O Último Concerto/I
Vi-o pela primeira vez no teatro de Santa Isabel, em Pernambuco, em uma noite em que a companhia italiana, dirigida por d. José Amat, dava o Barbeiro de Sevilha, a feiticeira pérola da coroa rossiniana.
Nada tem a minha história com a arquitetura ou com a empresa lírica do teatro pernambucano. Deixemos, pois, o edifício do Santa Isabel, que era graciosíssimo, e o empresário Amat, que ouve a esta hora os gorjeios vibrantes da Adelina Patti, para nos embebermos unicamente na essência que produziu este conto fugitivo e real, como a imagem da vida comum. Às oito horas em ponto apoderei-me da minha cadeira, pouco distante da orquestra. O regente moveu agilmente a batuta e os instrumentos entraram em campo, atacando com brio e com amor a introdução da ópera monumental.
Eu havia chegado da Corte poucos dias antes, e não estava disposto a perder a mais sutil particularidade da vida elegante de Pernambuco. Na véspera gozara os suaves eflúvios das auras do Caxangá; na antevéspera dormira em Apipucos, com as janelas do quarto abertas aos quatro ventos do céu e ao melancólico clarão da lua aventureira.
A orquestra deu-me desde o princípio a conhecer a inteligência dos professores que a compunham e do maestro que a regia. A introdução do Barbeiro, viva, cristalina, eloqüente, ora sentida como um amuo entre lágrimas, ora turbulenta como as gargalhadas de uma infância traquinas, prendia a minha atenção de turista à fiel interpretação musical da jóia de Rossini.
As senhoras nos camarotes, cheias de interesse, de pedrarias e de sorrisos, aspiravam os sons diáfanos das originais harmonias; os dillettanti sentavam-se caprichosamente limpando os vidros do binóculo e o cristal dos pince-nez indiscretos.
No meio da grandiosa ouverture, a flauta incumbida de um solo brilhante espalhou com uma etérea onda de melodias o profundo silêncio da atenção e do êxtase em todo o teatro.
Nos camarotes os leques colheram as buliçosas asas; na platéia os murmúrios e os diálogos cessaram como por encanto, à primeira nota do mágico instrumento.
A flauta era acordada por sopro de mestre, uma brisa inspirada percorria-lhe o misterioso tubo, extraindo daí cardumes de sons peregrinos que voavam em redor de todas as almas como um bando de segredos divinos.
Não pareciam notas de instrumento tangido por força humana, pois só o vento que surpreende o eco, só hálito da tarde que desperta o arvoredo possuem vozes assim, tão macias, tão brandas e tão magoadas.

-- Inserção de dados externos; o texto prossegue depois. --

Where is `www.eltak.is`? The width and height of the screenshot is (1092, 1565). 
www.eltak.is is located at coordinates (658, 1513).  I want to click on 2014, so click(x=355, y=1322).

As palmas na platéia e os lenços nos camarotes receberam os últimos ais do predileto instrumento.
Foi tal o sucesso, que por um minuto o regente suspendeu a orquestra em massa.
— Bravo, Salustiano! — gritavam as vozes frescas da mocidade acadêmica.
— Viva o Salustiano!
— Bis! Bis!
— O solo!
— O solo, Salustiano!
Recrudesciam as palmas, multiplicavam-se os bravos, e os aplausos, de animados que eram, chegaram a tocar a veemência do delírio.
Não houve remédio; apesar do olhar trôpego do delegado e de cinco ou seis fardas imponentes do camarote policial, o regente da orquestra voltou a página da partitura, e a meiga flauta, a adorada flauta, a flauta tentadora, ergueu-se de novo como um incenso de melodia naquele religioso silêncio do amor e da admiração popular!
Quando precipitaram-se as novas ovações, no final do solo, Salustiano levantou-se do fundo da orquestra e inclinou a cabeça comovida perante o público, arquejante de entusiasmo.
Era um rapaz de 22 a 25 anos, pálido e formoso como aquele Rafael de Lamartine, cujo retrato todos nós gravamos na nossa alma, depois da leitura das castas estrofes do mais inspirado livro deste século.
Fulgurava em seus negros olhos o tranqüilo astro do gênio, que derrama sobre as fisionomias favoritas da divindade uma aurora imortal. Ele sorria tímido quando saudou o público, e a flauta estremecia em suas mãos, como o arco da rabeca entre os dedos de Paganini na hora dos supremos triunfos.
Momentos depois, ergueu-se o pano, e Rossini, auxiliado por uma ruim companhia ambulante, apoderou-se da atenção pública.
Menos da minha; durante todo o primeiro ato não afastei os meus olhos do semblante pensativo e meigo de Salustiano.